From the catalog: `tensorflow_datasets`

import tensorflow_datasets as tfds

(train_ds, val_ds), info = tfds.load(
    "cifar10",
    split=["train", "test"],
    as_supervised=True,
    with_info=True,
)

def normalize(image, label):
    image = tf.cast(image, tf.float32) / 255.0
    return image, label

train_ds = (train_ds
            .map(normalize, num_parallel_calls=tf.data.AUTOTUNE)
            .cache()
            .shuffle(10000)
            .batch(64)
            .prefetch(tf.data.AUTOTUNE))

val_ds = (val_ds
          .map(normalize, num_parallel_calls=tf.data.AUTOTUNE)
          .batch(64)
          .cache()
          .prefetch(tf.data.AUTOTUNE))

→ TFDS catalog: tensorflow.org/datasets/catalog/overview¹³

The pipeline rules of thumb

.shuffle(buffer) before .batch() so each batch is mixed.
.cache() if the data fits in memory after preprocessing — saves re-doing .map() every epoch.
.map(..., num_parallel_calls=tf.data.AUTOTUNE) to parallelize preprocessing across CPU cores.
.prefetch(tf.data.AUTOTUNE) as the last op — overlaps the next batch's prep with the current batch's training step.
Augment inside the model (using layers.RandomFlip, layers.RandomRotation, etc.), not in the dataset, so augmentation runs on the GPU and only during training.

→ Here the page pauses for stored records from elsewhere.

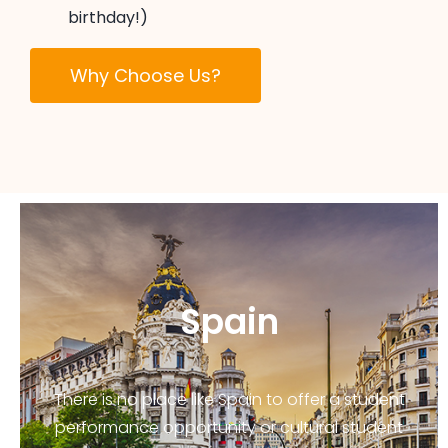
birthday!)
Why Choose Us?
Spain
There is no place like Spain to offer a student
performance opportunity or cultural student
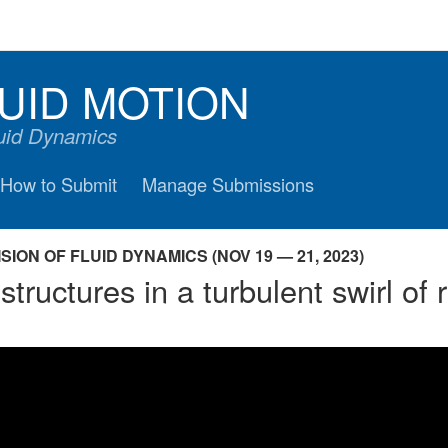
UID MOTION
luid Dynamics
How to Submit
Manage Submissions
ION OF FLUID DYNAMICS (NOV 19 — 21, 2023)
structures in a turbulent swirl of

→ Performance guide: tensorflow.org/guide/data_performance⁵

Training and Evaluation

`model.fit()` and callbacks

callbacks = [
    tf.keras.callbacks.EarlyStopping(
        monitor="val_loss",
        patience=5,
        restore_best_weights=True,
    ),
    tf.keras.callbacks.ReduceLROnPlateau(
        monitor="val_loss",
        factor=0.5,
        patience=2,
        min_lr=1e-6,
    ),
    tf.keras.callbacks.TensorBoard(log_dir="./logs"),
    tf.keras.callbacks.ModelCheckpoint(
        filepath="best_model.keras",
        save_best_only=True,
        monitor="val_loss",
    ),
]

history = model.fit(
    train_ds,
    validation_data=val_ds,
    epochs=50,
    callbacks=callbacks,
    verbose=2,
)

Three patterns that pay off every time:

Always use EarlyStopping with restore_best_weights=True. Otherwise you keep whichever weights the model had at the last epoch — usually overfit.
Always log to TensorBoard. It's free and lets you compare runs visually.
Always save the best checkpoint (not the last one). The two diverge by epoch 5–10 in any non-trivial run.

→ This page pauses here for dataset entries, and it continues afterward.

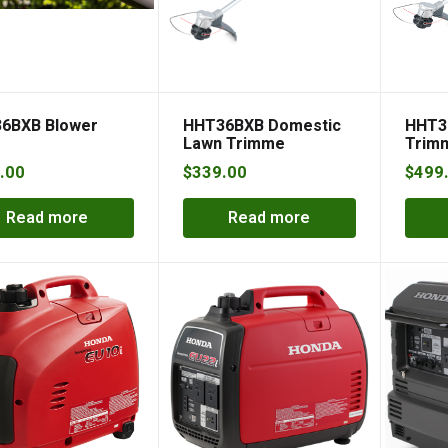
6BXB Blower
HHT36BXB Domestic
HHT3
Lawn Trimme
Trimm
.00
$
339.00
$
499
Read more
Read more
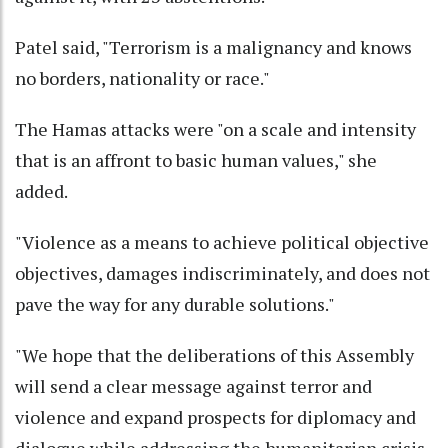
Patel said, "Terrorism is a malignancy and knows
no borders, nationality or race."
The Hamas attacks were "on a scale and intensity
that is an affront to basic human values," she
added.
"Violence as a means to achieve political objective
objectives, damages indiscriminately, and does not
pave the way for any durable solutions."
"We hope that the deliberations of this Assembly
will send a clear message against terror and
violence and expand prospects for diplomacy and
dialogue while addressing the humanitarian crisis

→ tensorflow.org/api_docs/python/tf/keras/callbacks

Custom training with `tf.GradientTape`

When model.fit() doesn't fit — multiple optimizers, GAN-style adversarial loops, custom gradient manipulation, RL — write your own training step.

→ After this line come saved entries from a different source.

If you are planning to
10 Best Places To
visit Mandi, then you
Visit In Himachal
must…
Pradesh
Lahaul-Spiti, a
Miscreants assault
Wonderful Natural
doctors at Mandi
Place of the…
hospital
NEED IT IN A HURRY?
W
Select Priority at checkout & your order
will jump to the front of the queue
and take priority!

optimizer = tf.keras.optimizers.Adam(learning_rate=1e-3)
loss_fn = tf.keras.losses.SparseCategoricalCrossentropy(from_logits=False)
train_acc = tf.keras.metrics.SparseCategoricalAccuracy()


@tf.function
def train_step(x, y):
    with tf.GradientTape() as tape:
        logits = model(x, training=True)
        loss = loss_fn(y, logits)
    grads = tape.gradient(loss, model.trainable_variables)
    optimizer.apply_gradients(zip(grads, model.trainable_variables))
    train_acc.update_state(y, logits)
    return loss


for epoch in range(10):
    train_acc.reset_state()
    for x, y in train_ds:
        loss = train_step(x, y)
    print(f"Epoch {epoch+1}: loss={loss.numpy():.4f} acc={train_acc.result().numpy():.4f}")

Two things to know:

The @tf.function decorator is what makes this fast. Without it, you're back to eager mode and lose ~10× throughput on a GPU.
tape.gradient must be called before the tape goes out of scope; once the with block ends, the tape is gone.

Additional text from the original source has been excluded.